HC Deb 15 June 1893 vol 13 cc1051-2
SIR SEYMOUR KING (Hull, Central)

I beg to ask the Under Secretary of State for India (1) whether the Secretary of State has altered or withdrawn in any way the declarations made on behalf of the Secretary of State by the then Under Secretary of State to the Select Committee of 1890, on the grievances of Civil servants in India, in Questions 72 and 97, that the rule in the Civil Service Pension Code merely gives the Secretary of State power to make rules and regulations within the conditions and contracts under which the Civil servants have entered his service, and that any rule which had the effect of making an alteration in the conditions of service would be ultra vires; and that the Secretary of State claims no power of depriving, gentlemen, by ex post facto rules, of rights which have accrued to them; (2) whether the validity of these declarations is now in practice admitted and enforced by the Secretary of State and Government of India in dealing with Indian Civil servants; (3) if so, whether these declarations are also admitted and applied to the case of military officers serving the Indian Government; and (4) whether the Secretary of State, with regard to such officers, claims or exercises the power of depriving them, by ex post facto rules, of rights which have accrued to them, and of making rules or regulations which have the effect of making an alteration in the conditions of their service?


(1) The Secretary of State has not altered the declarations made to the Select Committee on the grievances of Civil servants. While the Government reserves to itself the right of changing the Leave and Pension Rules at its discretion, when necessary in the interests of the Public Service, the Secretary of State has given instructions to the Government of India that when, owing to the exorcise of that discretion, any case of apparent hardship arises through the alteration of the rules, the claim is to be examined when the officer applies to retire, and it is to be considered whether the new rules should not be modified in the particular instance.
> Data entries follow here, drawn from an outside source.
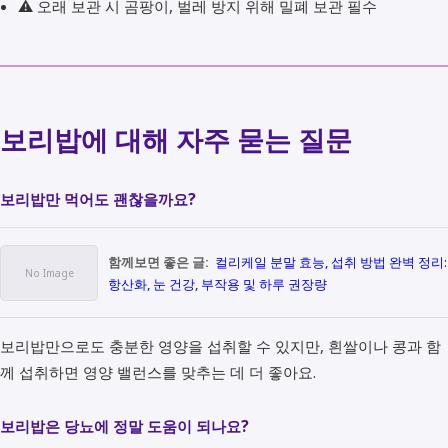
⚠ 오래 보관 시 곰팡이, 벌레 방지 위해 밀폐 보관 필수
보리밥에 대해 자주 묻는 질문
보리밥만 먹어도 괜찮을까요?
함께보면 좋은 글:
컬리케일 분말 효능, 섭취 방법 완벽 정리:
항산화, 눈 건강, 부작용 및 하루 권장량
보리밥만으로도 충분한 영양을 섭취할 수 있지만, 흰쌀이나 콩과 함
께 섭취하면 영양 밸런스를 맞추는 데 더 좋아요.
보리밥은 당뇨에 정말 도움이 되나요?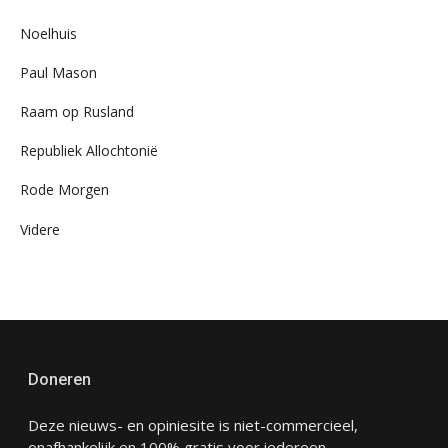
Noelhuis
Paul Mason
Raam op Rusland
Republiek Allochtonië
Rode Morgen
Videre
Doneren
Deze nieuws- en opiniesite is niet-commercieel,
onafhankelijk en 100% gratis voor iedereen.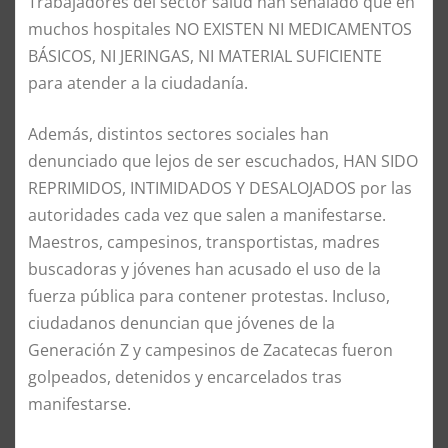
Trabajadores del sector salud han señalado que en
muchos hospitales NO EXISTEN NI MEDICAMENTOS
BÁSICOS, NI JERINGAS, NI MATERIAL SUFICIENTE
para atender a la ciudadanía.
Además, distintos sectores sociales han
denunciado que lejos de ser escuchados, HAN SIDO
REPRIMIDOS, INTIMIDADOS Y DESALOJADOS por las
autoridades cada vez que salen a manifestarse.
Maestros, campesinos, transportistas, madres
buscadoras y jóvenes han acusado el uso de la
fuerza pública para contener protestas. Incluso,
ciudadanos denuncian que jóvenes de la
Generación Z y campesinos de Zacatecas fueron
golpeados, detenidos y encarcelados tras
manifestarse.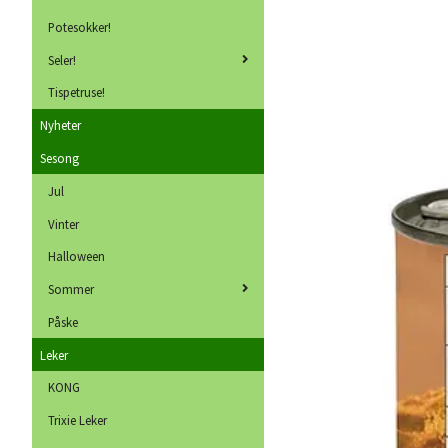
Potesokker!
Seler!
Tispetruse!
Nyheter
Sesong
Jul
Vinter
Halloween
Sommer
Påske
Leker
KONG
Trixie Leker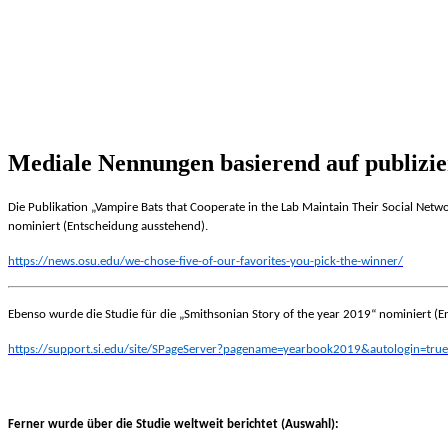
Mediale Nennungen basierend auf publizie
Die Publikation „Vampire Bats that Cooperate in the Lab Maintain Their Social Netw
nominiert (Entscheidung ausstehend).
https://news.osu.edu/we-chose-five-of-our-favorites-you-pick-the-winner/
Ebenso wurde die Studie für die „Smithsonian Story of the year 2019“ nominiert (
https://support.si.edu/site/SPageServer?pagename=yearbook2019&autologin=
Ferner wurde über die Studie weltweit berichtet (Auswahl):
In several cases since 1890 this has been done. (2) Yes. (3 and 4) As regards military officers, it has been repeatedly laid down that the Secretary of State has the right of altering the conditions under which they are employed. But it has always been understood that, as a rule, some counterbalancing benefit should be given to compensate for any advantage taken away, if the loss is so great in degree as to call for compensation.